**DATA PROVIDED:**
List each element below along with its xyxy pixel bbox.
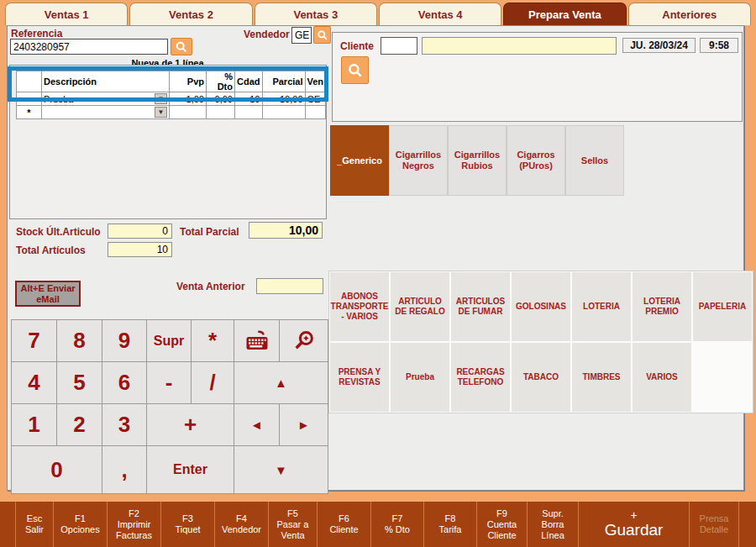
key-1[interactable]: 1 [12,404,56,445]
key-6[interactable]: 6 [102,362,146,403]
parcial-cell-empty[interactable] [262,106,305,119]
fn-f1-opciones[interactable]: F1 Opciones [53,502,107,547]
search-icon [175,40,188,54]
key-4[interactable]: 4 [12,362,56,403]
cliente-code-input[interactable] [381,37,417,55]
dto-cell-empty[interactable] [207,106,235,119]
descripcion-value: Prueba [44,94,73,104]
descripcion-cell-empty[interactable]: ▼ [42,106,170,119]
fn-key-text: Prensa [700,513,729,524]
fn-f3-tiquet[interactable]: F3 Tiquet [160,502,214,547]
pvp-cell[interactable]: 1,00 [170,92,207,106]
family-papeleria[interactable]: PAPELERIA [693,272,752,341]
tab-prepara-venta[interactable]: Prepara Venta [503,3,626,25]
referencia-label: Referencia [11,28,62,39]
key-8[interactable]: 8 [57,320,102,361]
family-loteria[interactable]: LOTERIA [572,272,631,341]
zoom-search-key[interactable] [280,320,328,361]
tab-ventas-4[interactable]: Ventas 4 [379,3,501,25]
vendedor-search-button[interactable] [313,26,331,44]
category-cigarrillos-rubios[interactable]: Cigarrillos Rubios [448,125,507,196]
family-articulo-de-regalo[interactable]: ARTICULO DE REGALO [391,272,449,341]
dto-cell[interactable]: 0,00 [207,92,235,106]
family-articulos-de-fumar[interactable]: ARTICULOS DE FUMAR [451,272,510,341]
cdad-cell[interactable]: 10 [235,92,263,106]
fn-f8-tarifa[interactable]: F8 Tarifa [423,502,476,547]
keyboard-icon-key[interactable] [234,320,279,361]
fn-key-text: F8 [445,513,456,524]
pvp-cell-empty[interactable] [170,106,207,119]
family-prueba[interactable]: Prueba [391,343,449,412]
category-cigarrillos-negros[interactable]: Cigarrillos Negros [389,125,448,196]
fn-prensa-detalle-disabled: Prensa Detalle [689,502,739,547]
family-timbres[interactable]: TIMBRES [572,343,631,412]
row-selector-cell[interactable] [17,92,42,106]
ven-cell-empty[interactable] [305,106,326,119]
key-9[interactable]: 9 [102,320,146,361]
category-cigarros-puros[interactable]: Cigarros (PUros) [507,125,565,196]
fn-f5-pasar-a-venta[interactable]: F5 Pasar a Venta [268,502,317,547]
family-prensa-y-revistas[interactable]: PRENSA Y REVISTAS [330,343,389,412]
total-parcial-label: Total Parcial [180,226,239,238]
email-button-line1: Alt+E Enviar [20,283,75,294]
parcial-cell[interactable]: 10,00 [262,92,305,106]
table-new-row[interactable]: * ▼ [17,106,326,119]
key-arrow-down[interactable]: ▼ [234,446,328,493]
fn-f4-vendedor[interactable]: F4 Vendedor [214,502,268,547]
fn-f7-dto[interactable]: F7 % Dto [370,502,423,547]
key-arrow-right[interactable]: ► [280,404,328,445]
fn-guardar-button[interactable]: + Guardar [578,502,689,547]
key-slash[interactable]: / [192,362,234,403]
table-row[interactable]: Prueba ▼ 1,00 0,00 10 10,00 GE [17,92,326,106]
key-enter[interactable]: Enter [147,446,234,493]
key-0[interactable]: 0 [12,446,102,493]
dropdown-arrow-icon[interactable]: ▼ [155,93,167,104]
cliente-name-input[interactable] [422,37,617,55]
fn-key-text: F7 [392,513,403,524]
search-icon [317,29,328,41]
referencia-search-button[interactable] [171,38,192,55]
sale-table: Descripción Pvp % Dto Cdad Parcial Ven P… [16,71,326,119]
fn-supr-borra-linea[interactable]: Supr. Borra Línea [527,502,578,547]
key-supr[interactable]: Supr [147,320,191,361]
referencia-input[interactable] [10,39,168,55]
descripcion-cell[interactable]: Prueba ▼ [42,92,170,106]
key-minus[interactable]: - [147,362,191,403]
key-7[interactable]: 7 [12,320,56,361]
fn-esc-salir[interactable]: Esc Salir [15,502,53,547]
fn-f6-cliente[interactable]: F6 Cliente [317,502,370,547]
send-email-button[interactable]: Alt+E Enviar eMail [15,281,81,307]
tab-ventas-2[interactable]: Ventas 2 [129,3,252,25]
vendedor-code-field[interactable]: GE [291,27,312,44]
tab-ventas-3[interactable]: Ventas 3 [255,3,377,25]
family-recargas-telefono[interactable]: RECARGAS TELEFONO [451,343,510,412]
family-golosinas[interactable]: GOLOSINAS [512,272,570,341]
key-asterisk[interactable]: * [192,320,234,361]
key-5[interactable]: 5 [57,362,102,403]
dropdown-arrow-icon[interactable]: ▼ [155,107,167,118]
cliente-search-button[interactable] [341,56,369,84]
magnifier-plus-icon [292,329,316,353]
cdad-cell-empty[interactable] [235,106,263,119]
key-comma[interactable]: , [102,446,146,493]
family-abonos-transporte[interactable]: ABONOS TRANSPORTE - VARIOS [330,272,389,341]
key-plus[interactable]: + [147,404,234,445]
tab-ventas-1[interactable]: Ventas 1 [5,3,128,25]
ven-cell[interactable]: GE [305,92,326,106]
fn-label-text: Cuenta Cliente [479,519,525,541]
tab-anteriores[interactable]: Anteriores [628,3,751,25]
family-loteria-premio[interactable]: LOTERIA PREMIO [633,272,691,341]
key-arrow-left[interactable]: ◄ [234,404,279,445]
key-arrow-up[interactable]: ▲ [234,362,328,403]
fn-f9-cuenta-cliente[interactable]: F9 Cuenta Cliente [476,502,527,547]
column-header-ven: Ven [305,71,326,92]
total-parcial-field: 10,00 [249,222,323,239]
family-varios[interactable]: VARIOS [633,343,691,412]
category-generico[interactable]: _Generico [330,125,389,196]
key-3[interactable]: 3 [102,404,146,445]
family-tabaco[interactable]: TABACO [512,343,570,412]
key-2[interactable]: 2 [57,404,102,445]
category-sellos[interactable]: Sellos [565,125,624,196]
fn-f2-imprimir-facturas[interactable]: F2 Imprimir Facturas [107,502,160,547]
main-panel: Referencia Vendedor GE Cliente JU. 28/03… [7,25,744,491]
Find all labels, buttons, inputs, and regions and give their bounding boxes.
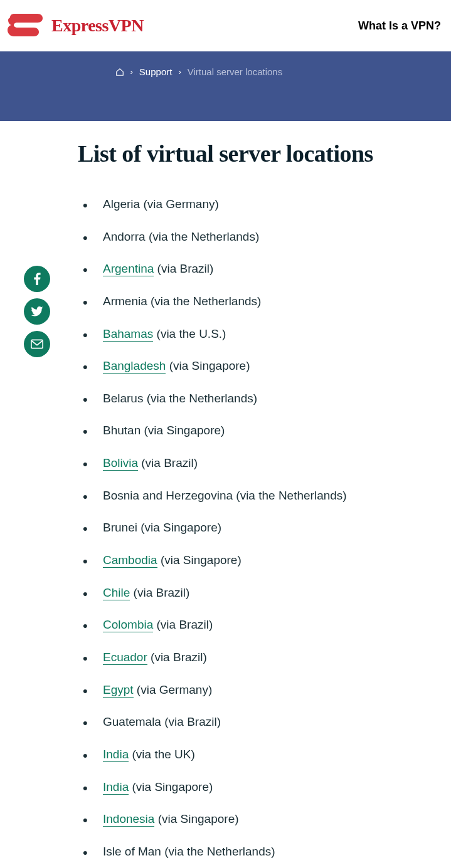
list-item: Brunei (via Singapore) — [78, 520, 438, 536]
share-twitter-button[interactable] — [24, 298, 50, 325]
list-item: Bahamas (via the U.S.) — [78, 326, 438, 342]
list-item: Argentina (via Brazil) — [78, 261, 438, 277]
location-link[interactable]: Bangladesh — [103, 359, 166, 374]
location-via: (via the Netherlands) — [143, 392, 257, 405]
location-name: Isle of Man — [103, 845, 161, 858]
social-share-rail — [24, 266, 50, 357]
location-name: Algeria — [103, 197, 140, 211]
location-via: (via the UK) — [129, 748, 195, 761]
location-name: Armenia — [103, 295, 147, 308]
location-link[interactable]: Argentina — [103, 262, 154, 276]
email-icon — [31, 339, 43, 349]
main-content: List of virtual server locations Algeria… — [0, 121, 451, 859]
location-name: Belarus — [103, 392, 143, 405]
brand-logo[interactable]: ExpressVPN — [6, 11, 144, 40]
share-email-button[interactable] — [24, 331, 50, 357]
location-name: Bosnia and Herzegovina — [103, 489, 233, 502]
location-via: (via Singapore) — [141, 424, 225, 437]
location-link[interactable]: Chile — [103, 586, 130, 600]
location-via: (via the Netherlands) — [146, 230, 260, 243]
location-via: (via Brazil) — [161, 715, 221, 728]
breadcrumb: › Support › Virtual server locations — [38, 66, 414, 77]
svg-rect-0 — [31, 340, 43, 348]
list-item: Belarus (via the Netherlands) — [78, 390, 438, 407]
list-item: Cambodia (via Singapore) — [78, 552, 438, 568]
breadcrumb-bar: › Support › Virtual server locations — [0, 51, 451, 121]
location-link[interactable]: Colombia — [103, 618, 153, 632]
location-via: (via Singapore) — [157, 553, 241, 567]
list-item: Andorra (via the Netherlands) — [78, 229, 438, 245]
location-via: (via the U.S.) — [153, 327, 226, 340]
location-via: (via Germany) — [134, 683, 213, 696]
location-via: (via Singapore) — [154, 812, 238, 825]
list-item: Indonesia (via Singapore) — [78, 811, 438, 827]
location-link[interactable]: Cambodia — [103, 553, 157, 568]
site-header: ExpressVPN What Is a VPN? — [0, 0, 451, 51]
location-via: (via the Netherlands) — [233, 489, 347, 502]
location-link[interactable]: India — [103, 748, 129, 762]
location-via: (via the Netherlands) — [147, 295, 262, 308]
location-link[interactable]: Indonesia — [103, 812, 154, 827]
twitter-icon — [31, 306, 43, 316]
location-link[interactable]: India — [103, 780, 129, 795]
location-name: Brunei — [103, 521, 137, 534]
location-via: (via Brazil) — [130, 586, 189, 599]
list-item: Isle of Man (via the Netherlands) — [78, 844, 438, 860]
locations-list: Algeria (via Germany)Andorra (via the Ne… — [78, 196, 438, 859]
location-via: (via Germany) — [140, 197, 219, 211]
list-item: Bangladesh (via Singapore) — [78, 358, 438, 374]
location-via: (via Brazil) — [138, 456, 198, 469]
location-link[interactable]: Bolivia — [103, 456, 138, 471]
location-via: (via Brazil) — [147, 651, 207, 664]
list-item: India (via Singapore) — [78, 779, 438, 795]
list-item: Chile (via Brazil) — [78, 585, 438, 601]
list-item: Egypt (via Germany) — [78, 682, 438, 698]
list-item: Bolivia (via Brazil) — [78, 455, 438, 471]
location-link[interactable]: Bahamas — [103, 327, 153, 342]
brand-name: ExpressVPN — [51, 16, 144, 36]
location-via: (via Singapore) — [137, 521, 221, 534]
list-item: Bosnia and Herzegovina (via the Netherla… — [78, 488, 438, 504]
location-name: Bhutan — [103, 424, 141, 437]
breadcrumb-current: Virtual server locations — [188, 66, 282, 77]
breadcrumb-support[interactable]: Support — [139, 66, 172, 77]
page-title: List of virtual server locations — [78, 140, 438, 167]
list-item: Bhutan (via Singapore) — [78, 422, 438, 439]
list-item: Ecuador (via Brazil) — [78, 649, 438, 666]
location-via: (via Brazil) — [153, 618, 213, 631]
location-link[interactable]: Egypt — [103, 683, 134, 698]
breadcrumb-separator: › — [178, 67, 181, 76]
location-name: Andorra — [103, 230, 146, 243]
expressvpn-logo-icon — [6, 11, 44, 40]
list-item: Algeria (via Germany) — [78, 196, 438, 212]
location-link[interactable]: Ecuador — [103, 651, 147, 665]
home-icon[interactable] — [115, 68, 124, 76]
breadcrumb-separator: › — [130, 67, 133, 76]
location-via: (via the Netherlands) — [161, 845, 275, 858]
nav-what-is-vpn[interactable]: What Is a VPN? — [358, 19, 445, 33]
list-item: Armenia (via the Netherlands) — [78, 293, 438, 310]
share-facebook-button[interactable] — [24, 266, 50, 292]
location-via: (via Singapore) — [129, 780, 213, 793]
location-via: (via Singapore) — [166, 359, 250, 372]
location-name: Guatemala — [103, 715, 161, 728]
location-via: (via Brazil) — [154, 262, 213, 275]
list-item: Colombia (via Brazil) — [78, 617, 438, 633]
list-item: Guatemala (via Brazil) — [78, 714, 438, 730]
facebook-icon — [33, 273, 41, 285]
list-item: India (via the UK) — [78, 746, 438, 763]
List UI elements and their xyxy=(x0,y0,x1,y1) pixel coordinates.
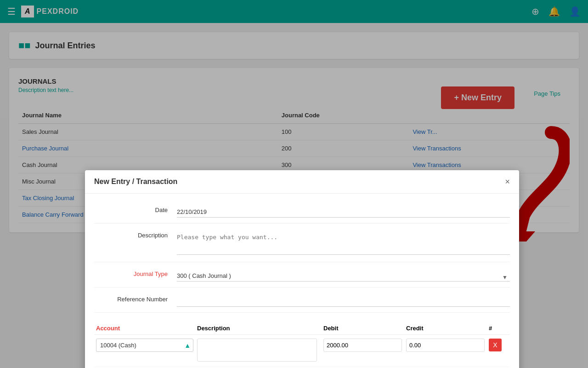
date-label: Date xyxy=(94,204,177,213)
description-row: Description xyxy=(94,224,510,242)
date-value xyxy=(177,204,510,218)
date-input[interactable] xyxy=(177,207,510,218)
modal-close-button[interactable]: × xyxy=(505,178,510,186)
modal-header: New Entry / Transaction × xyxy=(85,170,519,194)
description-value xyxy=(177,229,510,242)
modal-body: Date Description Journal Type 300 ( Cash… xyxy=(85,194,519,242)
date-row: Date xyxy=(94,198,510,224)
new-entry-modal: New Entry / Transaction × Date Descripti… xyxy=(85,170,519,242)
description-input[interactable] xyxy=(177,232,510,242)
description-label: Description xyxy=(94,229,177,239)
modal-title: New Entry / Transaction xyxy=(94,178,177,186)
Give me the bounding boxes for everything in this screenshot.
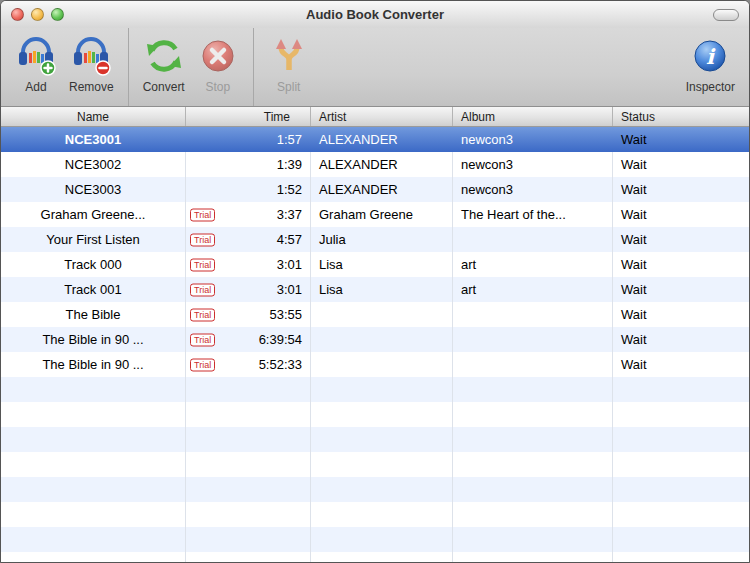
cell-artist: Graham Greene: [311, 202, 453, 227]
trial-badge: Trial: [190, 233, 215, 246]
track-time: 3:01: [277, 282, 302, 297]
cell-album: art: [453, 252, 613, 277]
zoom-button-icon[interactable]: [51, 8, 64, 21]
cell-album: newcon3: [453, 177, 613, 202]
toolbar-spacer: [316, 28, 680, 106]
cell-album: art: [453, 277, 613, 302]
cell-artist: [311, 477, 453, 502]
cell-artist: [311, 402, 453, 427]
cell-status: Wait: [613, 152, 749, 177]
convert-button[interactable]: Convert: [137, 28, 191, 106]
cell-album: [453, 452, 613, 477]
inspector-button[interactable]: i Inspector: [680, 28, 741, 106]
cell-album: [453, 302, 613, 327]
cell-album: [453, 377, 613, 402]
cell-time: Trial3:37: [186, 202, 311, 227]
cell-time: Trial3:01: [186, 252, 311, 277]
cell-time: Trial3:01: [186, 277, 311, 302]
trial-badge: Trial: [190, 308, 215, 321]
cell-artist: [311, 377, 453, 402]
cell-time: Trial4:57: [186, 227, 311, 252]
column-header-album[interactable]: Album: [453, 107, 613, 126]
split-icon: [268, 32, 310, 80]
table-row[interactable]: NCE30011:57ALEXANDERnewcon3Wait: [1, 127, 749, 152]
track-time: 3:01: [277, 257, 302, 272]
close-button-icon[interactable]: [11, 8, 24, 21]
cell-time: [186, 377, 311, 402]
table-row[interactable]: Track 000Trial3:01LisaartWait: [1, 252, 749, 277]
cell-album: [453, 552, 613, 562]
cell-time: 1:57: [186, 127, 311, 152]
remove-button[interactable]: Remove: [63, 28, 120, 106]
cell-name: NCE3001: [1, 127, 186, 152]
track-time: 1:52: [277, 182, 302, 197]
cell-album: [453, 477, 613, 502]
column-header-status[interactable]: Status: [613, 107, 749, 126]
cell-album: The Heart of the...: [453, 202, 613, 227]
cell-artist: Lisa: [311, 252, 453, 277]
table-filler-row: [1, 477, 749, 502]
toolbar-toggle-button[interactable]: [713, 9, 739, 21]
cell-time: [186, 427, 311, 452]
cell-artist: [311, 452, 453, 477]
cell-album: newcon3: [453, 152, 613, 177]
cell-name: The Bible in 90 ...: [1, 352, 186, 377]
cell-album: [453, 352, 613, 377]
cell-time: [186, 477, 311, 502]
cell-status: Wait: [613, 127, 749, 152]
cell-name: The Bible: [1, 302, 186, 327]
minimize-button-icon[interactable]: [31, 8, 44, 21]
table-row[interactable]: NCE30021:39ALEXANDERnewcon3Wait: [1, 152, 749, 177]
remove-button-label: Remove: [69, 80, 114, 94]
cell-time: [186, 527, 311, 552]
cell-time: 1:39: [186, 152, 311, 177]
cell-name: The Bible in 90 ...: [1, 327, 186, 352]
track-time: 53:55: [269, 307, 302, 322]
split-button[interactable]: Split: [262, 28, 316, 106]
column-header-artist[interactable]: Artist: [311, 107, 453, 126]
cell-album: [453, 502, 613, 527]
table-row[interactable]: The Bible in 90 ...Trial5:52:33Wait: [1, 352, 749, 377]
cell-status: [613, 377, 749, 402]
cell-artist: [311, 302, 453, 327]
table-row[interactable]: Track 001Trial3:01LisaartWait: [1, 277, 749, 302]
toolbar: Add Remove: [1, 28, 749, 107]
cell-status: [613, 527, 749, 552]
add-button[interactable]: Add: [9, 28, 63, 106]
cell-status: [613, 552, 749, 562]
column-header-name[interactable]: Name: [1, 107, 186, 126]
cell-album: [453, 527, 613, 552]
cell-name: Graham Greene...: [1, 202, 186, 227]
cell-artist: Julia: [311, 227, 453, 252]
cell-name: [1, 477, 186, 502]
column-header-time[interactable]: Time: [186, 107, 311, 126]
cell-artist: ALEXANDER: [311, 177, 453, 202]
inspector-icon: i: [689, 32, 731, 80]
cell-time: Trial6:39:54: [186, 327, 311, 352]
table-row[interactable]: The Bible in 90 ...Trial6:39:54Wait: [1, 327, 749, 352]
table-filler-row: [1, 452, 749, 477]
cell-artist: [311, 552, 453, 562]
cell-name: [1, 402, 186, 427]
table-row[interactable]: NCE30031:52ALEXANDERnewcon3Wait: [1, 177, 749, 202]
cell-album: [453, 327, 613, 352]
cell-name: [1, 377, 186, 402]
app-window: Audio Book Converter Add: [0, 0, 750, 563]
cell-name: [1, 552, 186, 562]
stop-button-label: Stop: [205, 80, 230, 94]
table-filler-row: [1, 427, 749, 452]
stop-button[interactable]: Stop: [191, 28, 245, 106]
cell-name: Track 001: [1, 277, 186, 302]
cell-status: Wait: [613, 227, 749, 252]
cell-status: Wait: [613, 202, 749, 227]
cell-artist: [311, 327, 453, 352]
table-row[interactable]: Your First ListenTrial4:57JuliaWait: [1, 227, 749, 252]
cell-album: [453, 427, 613, 452]
cell-name: [1, 427, 186, 452]
cell-name: [1, 452, 186, 477]
cell-name: [1, 527, 186, 552]
cell-time: [186, 402, 311, 427]
table-row[interactable]: The BibleTrial53:55Wait: [1, 302, 749, 327]
table-row[interactable]: Graham Greene...Trial3:37Graham GreeneTh…: [1, 202, 749, 227]
inspector-button-label: Inspector: [686, 80, 735, 94]
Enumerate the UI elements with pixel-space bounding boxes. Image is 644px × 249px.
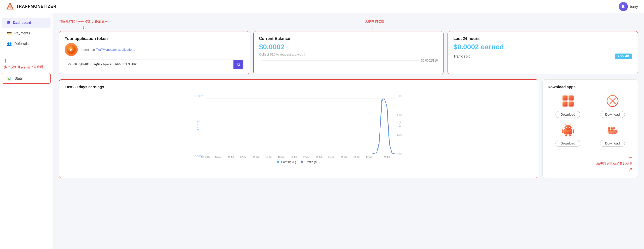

**WORK TO BE COMPLETED:**
Above is a listing; report how many of its lines include the word "code", giving the number only.

**RESPONSE:**
2